You Won't Have Charlie to Kick Around Anymore

Charlie King, Democrat candidate for Attorney General, will drop out of the race today, the Journal News reports this morning. King wasn't very well known and hence his polling numbers have been very low while the media has completely focused their coverage on the two big names, Andrew Cuomo and Mark Green. That is a one-two combination that didn't help his campaign. All New Yorkers wish him well.

Friday, August 18, 2006

Poisoning Little Children

The Democrat race for Attorney General may have taken a weird and nasty turn last night at the NY1's A.G. debate. Mark Green openly accused front-runner Andrew Cuomo of "poisoning children" as head of the Department of Housing and Urban Development because pesticides were used by some government workers to combat bugs and weeds.

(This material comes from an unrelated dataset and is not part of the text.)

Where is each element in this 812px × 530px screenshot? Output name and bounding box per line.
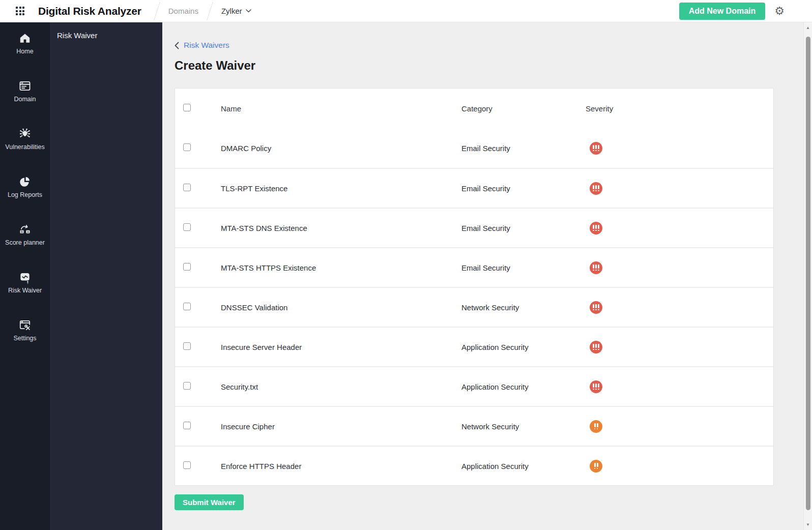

This is typical of Mark Green --- he gets extremely shrill when he knows he is behind. His campaign doesn't have the legs that he thought it would and he needs to drag the front-runner back to the pack. But to make this type of accusation is probably more than shrill. It is sickening.

I love negative campaigning as well as the next person, but to accuse someone of poisoning children, it is just below the belt.

Charlie King and Sean Patrick Mahoney, the two other candidates in the race who receive scant media coverage, said that Green's attack would only help one person: Republican Jeanine Pirro, their potential November opponent who has benefited in recent polls from Green's "slash and burn" campaign tactics against Cuomo.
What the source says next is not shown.